Sosok ayah memang sangat berpengaruh dalam keluarga. Kebesaran serta tauladan ayahnyalah pribadi Ibnu Katsir mampu menandingi kebesaran ayahnya, bahkan melebihi keluasan ilmu ayahnya. Dibesarkan dalam keluarga yang taat beragama, serta senantiasa menjunjung nilai-nilai keilmuan, mampu melahirkan sosok anak saleh dan bersemangat dalam mencari mutiara-mutiara ilmu yang berharga dimanapun. Dengan modal usaha dan kerja keras Ibnu Katsir menjadi sosok ulama yang diperhitungkan dalam percaturan keilmuan.
Ibnu Katsir mulai sedari kecil mencari ilmu. Semenjak ayahnya wafat kala itu Ibnu Katsir baru berumur tiga tahun, selanjutnya kakaknya bernama Abdul Wahab yang mendidik dan mengayomi Ibnu Katsir kecil. Ketika genap usia sebelas tahun, Ia selesai menghafalkan al-Qur`an.

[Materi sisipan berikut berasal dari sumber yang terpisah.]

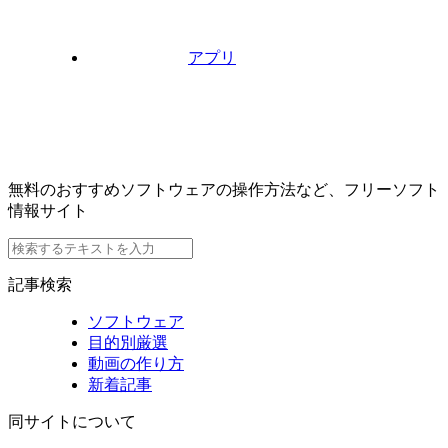
アプリ
無料のおすすめソフトウェアの操作方法など、フリーソフト
情報サイト
記事検索
ソフトウェア
目的別厳選
動画の作り方
新着記事
同サイトについて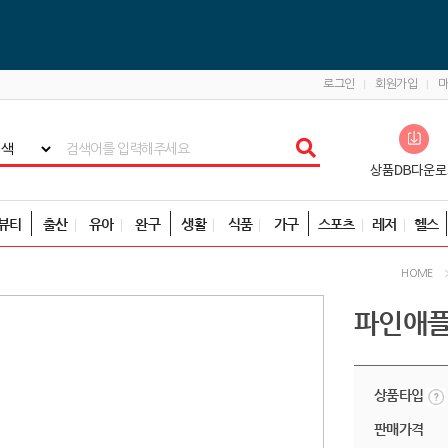
로그인
회원가입
뷰티
출산
유아
완구
생활
식품
가구
스포츠
레저
헬스
HOME
파인애플
상품타입
판매가격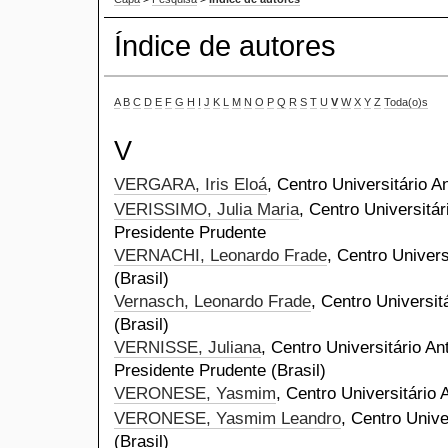
Índice de autores
A
B
C
D
E
F
G
H
I
J
K
L
M
N
O
P
Q
R
S
T
U
V
W
X
Y
Z
Toda(o)s
V
VERGARA, Iris Eloá
, Centro Universitário A
VERISSIMO, Julia Maria
, Centro Universitár
Presidente Prudente
VERNACHI, Leonardo Frade
, Centro Univers
(Brasil)
Vernasch, Leonardo Frade
, Centro Universit
(Brasil)
VERNISSE, Juliana
, Centro Universitário An
Presidente Prudente (Brasil)
VERONESE, Yasmim
, Centro Universitário 
VERONESE, Yasmim Leandro
, Centro Unive
(Brasil)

Pada tahun 707 H, Ibnu Katsir pindah ke Damaskus. Ia belajar kepada dua Grand Syaikh Damaskus, yaitu Syaikh Burhanuddin Ibrahim Abdurrahman al-Fazzari (w. 729) terkenal dengan ibnu al-Farkah,  tentang fiqh syafi’i. lalu belajar ilmu ushul fiqh ibn Hâjib kepada syaikh Kamaluddin bin Qodi Syuhbah. Lalu ia berguru kepada; Isa bin Muth’im, syeh Ahmad bin Abi Thalib al-Muammari (w. 730), Ibnu Asakir (w. 723), Ibn Syayrazi, Syaikh Syamsuddin al-Dzhabi (w. 748), Syaikh Abu Musa al-Qurafi, Abu al-Fatah al-Dabusi, Syaikh Ishaq bin al-Amadi (w. 725), Syaikh Muhamad bin Zurad. Ia juga sempat ber-mulajamah kepada Syaikh Jamaluddin Yusuf bin Zaki al-Mazi (w. 742), sampai ia mendapatkan pendamping hidupnya. Ia menikah dengan salah seorang putri Syaikh al-Mazi. Syeh al-Mazi, adalah yang mengarang kitab “Tahdzîbu al-kamâl” dan “Athrâf-u al-kutub-i al-sittah“.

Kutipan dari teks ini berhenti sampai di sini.